10:21Do you know what I mean?
10:22Like, you've got that.
10:22And it's not a problem, but they are...
10:24Okay, well, out of the two of us, who actually has athlete's foot?
10:27You.
10:28So.
10:29Who's...
10:30Who's laughing now?
10:31Should get that cleared up, man.
10:34Get some ointment or something.
10:37On Tuesday night, we were taking on another big boating adventure with this.
10:43Quick, hurry up.
10:44What?
10:44Because we're going to miss canal boat dollars.
10:46So you don't change the channel.
10:48Have you been on a canal boat?
10:50Yeah, bro.
10:50Slept on one.
10:51Really?
10:52Horrible experience.
10:55I'm Robbie Cumming.
10:58That's me.
10:59Hello.
11:00That's him.
11:00I've watched this before.
11:01I love him.
11:02You know what?
11:02I think Robbie's now become one of me heroes.
11:05And this is my narrowboat home.
11:08The naughty lass.
11:09The naughty lass.
11:10Hello.
11:11I like that.
11:12I like that.
11:13Naughty lass.
11:14Double entendre.
11:15Come on.
11:15Come on.
11:16I learned that word recently, you know.
11:17Really?
11:19I've been waiting to use it, boy.
11:22For a decade, I've been exploring our rivers and canals.
11:25So does he actually live on the boat?
11:28Yeah, I think he does.
11:30Lovely start to the morning.
11:31He just had his hands in the naughty lass's gearbox, then.
11:35And can you show that on the cellar?

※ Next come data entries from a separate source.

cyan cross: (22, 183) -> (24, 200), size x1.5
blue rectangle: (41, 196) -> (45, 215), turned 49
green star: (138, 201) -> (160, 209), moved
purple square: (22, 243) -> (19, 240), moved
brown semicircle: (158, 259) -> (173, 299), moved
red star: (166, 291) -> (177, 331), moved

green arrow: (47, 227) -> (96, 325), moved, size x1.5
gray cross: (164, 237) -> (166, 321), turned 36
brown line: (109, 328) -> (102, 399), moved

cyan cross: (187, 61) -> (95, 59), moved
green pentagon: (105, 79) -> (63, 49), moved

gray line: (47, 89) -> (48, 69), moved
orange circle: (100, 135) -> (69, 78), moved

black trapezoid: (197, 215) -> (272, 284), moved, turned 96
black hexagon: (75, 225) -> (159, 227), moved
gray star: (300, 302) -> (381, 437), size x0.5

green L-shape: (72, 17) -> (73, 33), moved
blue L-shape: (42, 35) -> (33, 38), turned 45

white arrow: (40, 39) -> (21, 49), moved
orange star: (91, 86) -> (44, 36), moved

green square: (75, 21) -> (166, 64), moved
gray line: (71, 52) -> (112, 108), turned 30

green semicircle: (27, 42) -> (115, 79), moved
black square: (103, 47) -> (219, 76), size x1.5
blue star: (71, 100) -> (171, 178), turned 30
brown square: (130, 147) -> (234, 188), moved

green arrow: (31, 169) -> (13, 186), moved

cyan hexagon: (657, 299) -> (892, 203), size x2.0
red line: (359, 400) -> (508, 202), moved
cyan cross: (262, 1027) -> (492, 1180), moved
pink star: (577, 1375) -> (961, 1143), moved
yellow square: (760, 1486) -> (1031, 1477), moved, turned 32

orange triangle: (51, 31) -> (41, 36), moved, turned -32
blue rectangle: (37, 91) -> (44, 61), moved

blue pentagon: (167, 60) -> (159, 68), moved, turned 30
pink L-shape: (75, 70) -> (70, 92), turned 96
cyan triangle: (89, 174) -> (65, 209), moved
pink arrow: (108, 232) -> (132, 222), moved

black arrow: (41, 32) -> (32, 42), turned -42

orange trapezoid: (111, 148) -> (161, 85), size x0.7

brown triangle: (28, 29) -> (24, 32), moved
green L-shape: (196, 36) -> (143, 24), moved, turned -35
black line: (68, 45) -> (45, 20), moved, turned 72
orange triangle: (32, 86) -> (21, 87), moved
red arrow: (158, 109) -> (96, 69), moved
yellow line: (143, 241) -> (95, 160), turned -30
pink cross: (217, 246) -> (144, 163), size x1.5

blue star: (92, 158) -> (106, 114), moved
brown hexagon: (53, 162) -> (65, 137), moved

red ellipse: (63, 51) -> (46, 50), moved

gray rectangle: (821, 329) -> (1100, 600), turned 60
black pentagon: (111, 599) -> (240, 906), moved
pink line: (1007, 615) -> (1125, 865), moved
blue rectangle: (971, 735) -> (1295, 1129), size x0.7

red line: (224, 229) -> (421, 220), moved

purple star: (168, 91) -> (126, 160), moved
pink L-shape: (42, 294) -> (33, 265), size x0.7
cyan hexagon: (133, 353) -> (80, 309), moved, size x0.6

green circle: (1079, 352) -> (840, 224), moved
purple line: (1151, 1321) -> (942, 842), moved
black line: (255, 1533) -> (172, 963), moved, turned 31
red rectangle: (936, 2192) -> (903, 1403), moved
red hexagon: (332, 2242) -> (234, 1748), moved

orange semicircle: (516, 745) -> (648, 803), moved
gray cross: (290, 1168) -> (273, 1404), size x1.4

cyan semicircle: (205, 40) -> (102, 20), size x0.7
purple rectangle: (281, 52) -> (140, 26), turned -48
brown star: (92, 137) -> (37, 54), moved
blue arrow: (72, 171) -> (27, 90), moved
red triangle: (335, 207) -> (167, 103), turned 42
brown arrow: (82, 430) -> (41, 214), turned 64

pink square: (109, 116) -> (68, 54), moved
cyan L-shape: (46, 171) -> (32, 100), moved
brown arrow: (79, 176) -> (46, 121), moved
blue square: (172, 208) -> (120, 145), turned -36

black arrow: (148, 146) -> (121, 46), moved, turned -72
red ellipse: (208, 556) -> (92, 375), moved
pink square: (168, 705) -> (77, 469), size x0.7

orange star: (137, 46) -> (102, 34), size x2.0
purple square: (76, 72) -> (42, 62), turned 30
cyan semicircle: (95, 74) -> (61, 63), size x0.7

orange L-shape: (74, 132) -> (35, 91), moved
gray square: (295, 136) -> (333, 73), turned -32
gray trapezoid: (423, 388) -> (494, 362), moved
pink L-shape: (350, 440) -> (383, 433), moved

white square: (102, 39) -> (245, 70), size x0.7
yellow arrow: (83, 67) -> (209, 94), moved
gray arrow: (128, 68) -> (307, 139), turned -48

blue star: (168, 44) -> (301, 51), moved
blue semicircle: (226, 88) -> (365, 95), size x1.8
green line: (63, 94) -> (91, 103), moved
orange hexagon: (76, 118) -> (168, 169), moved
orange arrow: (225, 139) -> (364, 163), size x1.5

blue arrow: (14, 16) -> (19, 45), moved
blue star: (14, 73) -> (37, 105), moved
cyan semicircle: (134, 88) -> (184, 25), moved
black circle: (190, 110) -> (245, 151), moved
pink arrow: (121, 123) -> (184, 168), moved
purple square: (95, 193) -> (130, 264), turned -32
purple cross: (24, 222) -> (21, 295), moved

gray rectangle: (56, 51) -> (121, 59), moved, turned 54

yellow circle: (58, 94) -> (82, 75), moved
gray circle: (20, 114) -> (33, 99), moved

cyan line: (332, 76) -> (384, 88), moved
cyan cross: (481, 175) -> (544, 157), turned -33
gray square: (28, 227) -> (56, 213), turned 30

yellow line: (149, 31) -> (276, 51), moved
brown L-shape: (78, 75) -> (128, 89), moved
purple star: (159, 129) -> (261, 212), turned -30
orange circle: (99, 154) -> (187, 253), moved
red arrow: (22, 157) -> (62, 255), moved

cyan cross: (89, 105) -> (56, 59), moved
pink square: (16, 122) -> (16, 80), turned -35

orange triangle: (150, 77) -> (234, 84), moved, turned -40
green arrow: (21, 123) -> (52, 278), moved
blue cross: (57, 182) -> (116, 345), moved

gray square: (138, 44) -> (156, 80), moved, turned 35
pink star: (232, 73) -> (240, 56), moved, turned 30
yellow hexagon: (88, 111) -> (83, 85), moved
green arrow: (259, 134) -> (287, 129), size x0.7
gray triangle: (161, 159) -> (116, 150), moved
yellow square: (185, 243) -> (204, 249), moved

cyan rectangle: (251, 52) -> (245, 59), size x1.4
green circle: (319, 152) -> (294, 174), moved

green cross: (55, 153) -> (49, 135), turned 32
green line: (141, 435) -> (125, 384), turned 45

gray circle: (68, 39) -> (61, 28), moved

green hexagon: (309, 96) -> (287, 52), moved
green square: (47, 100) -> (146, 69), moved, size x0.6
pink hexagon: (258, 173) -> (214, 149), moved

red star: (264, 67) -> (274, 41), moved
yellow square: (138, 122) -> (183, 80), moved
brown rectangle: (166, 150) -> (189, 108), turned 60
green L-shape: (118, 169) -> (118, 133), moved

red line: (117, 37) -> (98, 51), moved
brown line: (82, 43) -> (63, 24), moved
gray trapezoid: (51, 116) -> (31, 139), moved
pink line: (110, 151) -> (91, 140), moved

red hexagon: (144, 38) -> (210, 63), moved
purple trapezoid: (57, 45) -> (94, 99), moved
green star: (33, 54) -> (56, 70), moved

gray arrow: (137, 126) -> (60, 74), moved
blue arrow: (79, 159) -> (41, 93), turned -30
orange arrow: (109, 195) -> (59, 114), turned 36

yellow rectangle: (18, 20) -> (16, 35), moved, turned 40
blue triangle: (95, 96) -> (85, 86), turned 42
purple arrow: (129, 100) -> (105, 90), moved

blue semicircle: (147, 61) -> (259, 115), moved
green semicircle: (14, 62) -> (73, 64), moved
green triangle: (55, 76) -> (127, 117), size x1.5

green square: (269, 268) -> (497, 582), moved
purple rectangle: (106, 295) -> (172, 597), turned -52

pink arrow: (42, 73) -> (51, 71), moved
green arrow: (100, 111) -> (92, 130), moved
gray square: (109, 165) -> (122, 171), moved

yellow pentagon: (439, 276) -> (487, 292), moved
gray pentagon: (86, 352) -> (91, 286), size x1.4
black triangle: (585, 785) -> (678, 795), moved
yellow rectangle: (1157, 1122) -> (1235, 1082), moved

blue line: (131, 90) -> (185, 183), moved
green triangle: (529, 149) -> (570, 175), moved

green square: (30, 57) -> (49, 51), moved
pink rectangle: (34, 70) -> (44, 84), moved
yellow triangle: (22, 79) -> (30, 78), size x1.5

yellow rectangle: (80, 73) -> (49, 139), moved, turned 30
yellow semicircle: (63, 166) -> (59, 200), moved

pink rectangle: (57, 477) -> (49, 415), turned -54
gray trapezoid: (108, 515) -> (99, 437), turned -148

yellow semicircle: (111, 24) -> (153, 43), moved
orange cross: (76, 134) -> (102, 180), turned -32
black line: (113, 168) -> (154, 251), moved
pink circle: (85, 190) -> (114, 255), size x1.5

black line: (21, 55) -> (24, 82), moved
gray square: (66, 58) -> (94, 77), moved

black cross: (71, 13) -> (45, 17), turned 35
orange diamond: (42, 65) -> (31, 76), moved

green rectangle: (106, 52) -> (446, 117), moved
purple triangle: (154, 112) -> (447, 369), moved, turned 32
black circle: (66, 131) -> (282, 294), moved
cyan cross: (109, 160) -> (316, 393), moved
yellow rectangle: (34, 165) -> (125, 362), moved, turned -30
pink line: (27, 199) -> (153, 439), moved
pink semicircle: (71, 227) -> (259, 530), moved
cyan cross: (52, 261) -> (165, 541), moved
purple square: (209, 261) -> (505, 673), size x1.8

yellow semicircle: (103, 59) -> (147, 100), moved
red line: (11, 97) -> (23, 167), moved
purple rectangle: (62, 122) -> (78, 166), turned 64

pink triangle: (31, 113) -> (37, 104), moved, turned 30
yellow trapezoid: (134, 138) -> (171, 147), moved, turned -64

11:38This time, I'm tackling the Basingstoke Canal.
11:41The Basingstoke Canal.
11:44Don't want to throw shade at anyone here.
11:46Doesn't sound amazing.
11:49So, jump on board for my canal boat diaries.
11:58Do you reckon by lock three, it's a bit boring?
12:00I think it's...
12:01Like, the first one's quite fun.
12:03Second one, you get the end of it, and then you're like,
12:05Oh, this again.
12:05Novelty's worn off.
12:06Yeah.
12:07This trip is likely to be a bit of a challenge for me.
12:11Go on.
12:11The Basingstoke Canal is notorious for weed.
12:16Basingstoke Canal's notorious for weed.
12:18It is.
12:19Always, always was.
12:20Always was, yeah.
12:20Always was, mate.
12:21Weed?
12:22Weed.
12:22What?
12:23Weed, weed.
12:24Oh.
12:25Getting caught on the propeller.
12:26Oh, no, weeds.
12:28Oh, weeds.
12:29I thought you meant weed.
12:30No.
12:30Although it's somewhere I'm really looking forward to exploring,
12:33there is a side of me that's thinking,
12:35can I actually make it to the end?
12:37I don't know.
12:38Oh, shit.
12:38There's the jeopardy.
12:39Robbie, don't be mad.
12:40Turn back.
12:42It's the Basingstoke Canal.
12:43As soon as I enter it, there's a massive raft of weeds.
12:48Oh.
12:49He's got to get through those weeds.
12:50Yeah.
12:50And what we know, the Basingstoke Canal is notorious for them, Denise.
12:55Here we go.
12:57I love you.
12:58Go on.
12:59Thankfully, that weed wasn't a worry.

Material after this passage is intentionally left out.